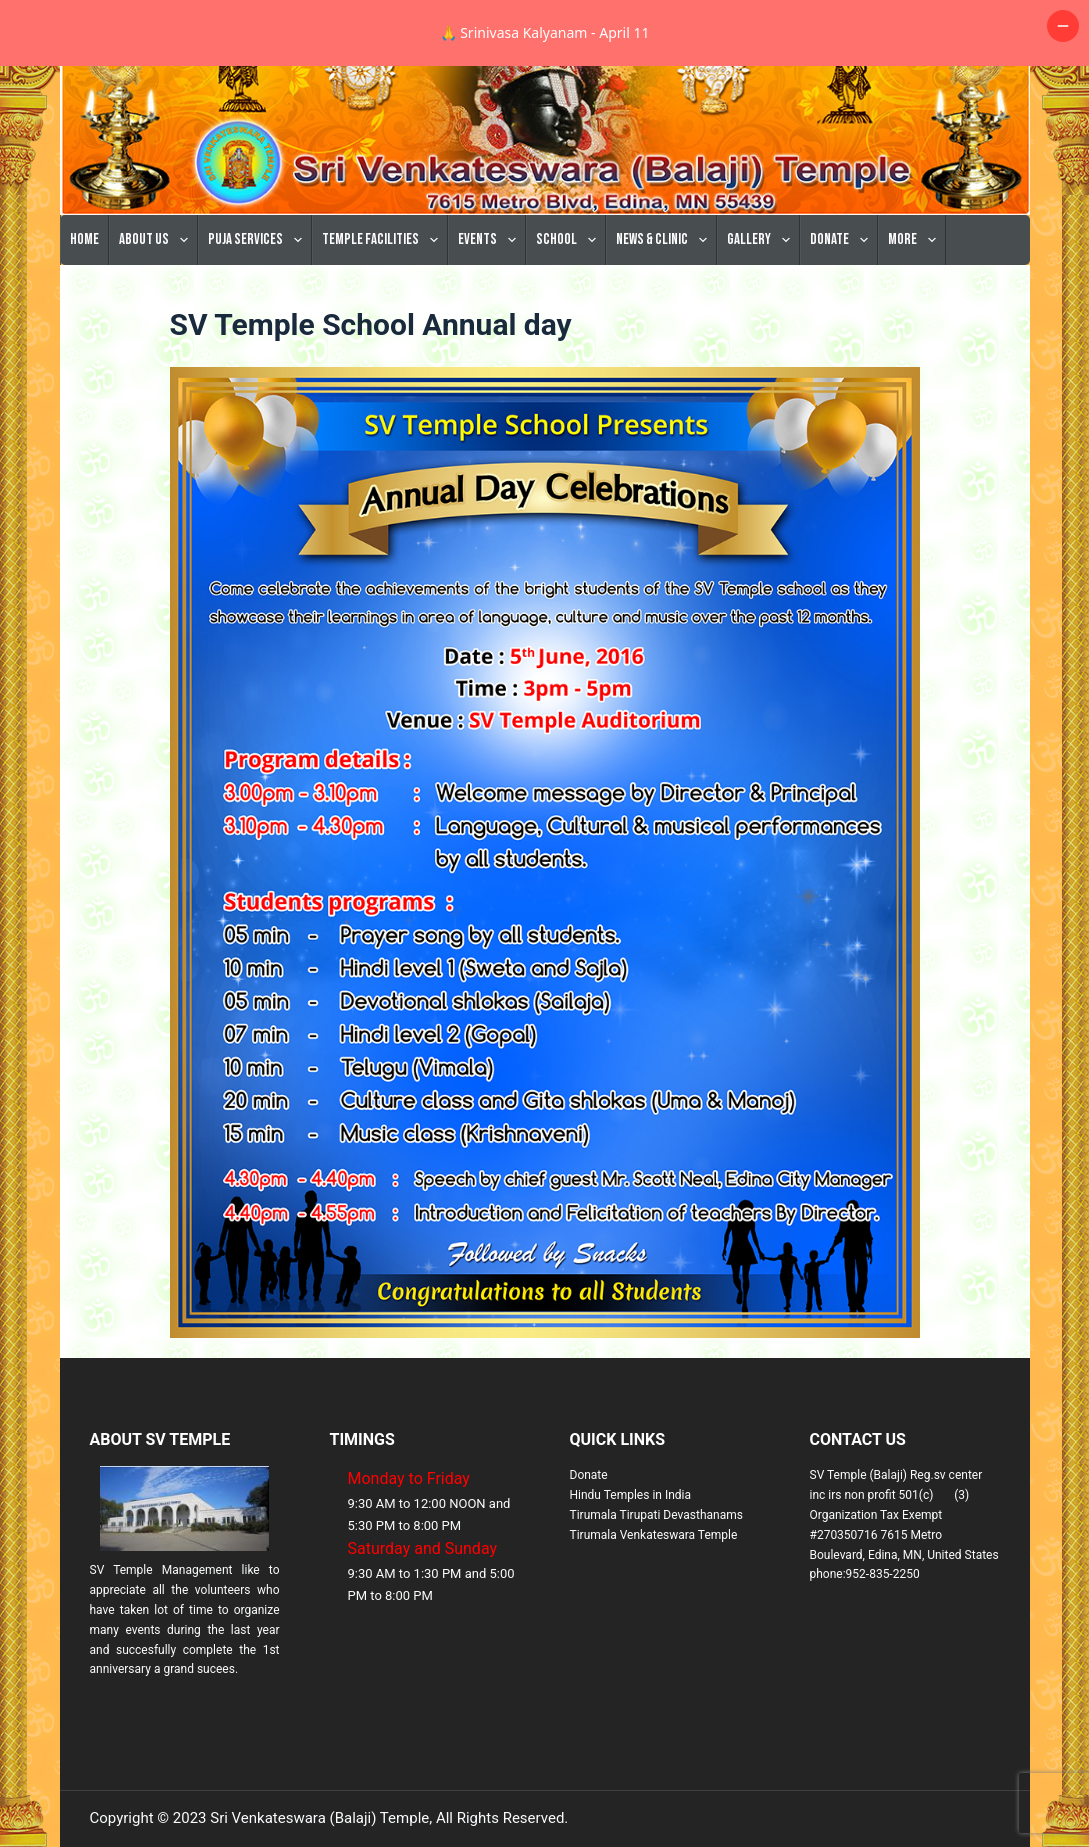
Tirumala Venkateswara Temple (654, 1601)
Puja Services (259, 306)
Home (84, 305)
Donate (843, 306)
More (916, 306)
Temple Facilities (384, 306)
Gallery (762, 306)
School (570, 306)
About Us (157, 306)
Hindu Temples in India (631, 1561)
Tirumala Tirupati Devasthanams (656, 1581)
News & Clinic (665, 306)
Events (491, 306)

........

Please give back the material above exactly as written, pictures omitted.

* ANSWER AREA *
Tirumala Venkateswara Temple (654, 1601)
Puja Services (259, 306)
Home (84, 305)
Donate (843, 306)
More (916, 306)
Temple Facilities (384, 306)
Gallery (762, 306)
School (570, 306)
About Us (157, 306)
Hindu Temples in India (631, 1561)
Tirumala Tirupati Devasthanams (656, 1581)
News & Clinic (665, 306)
Events (491, 306)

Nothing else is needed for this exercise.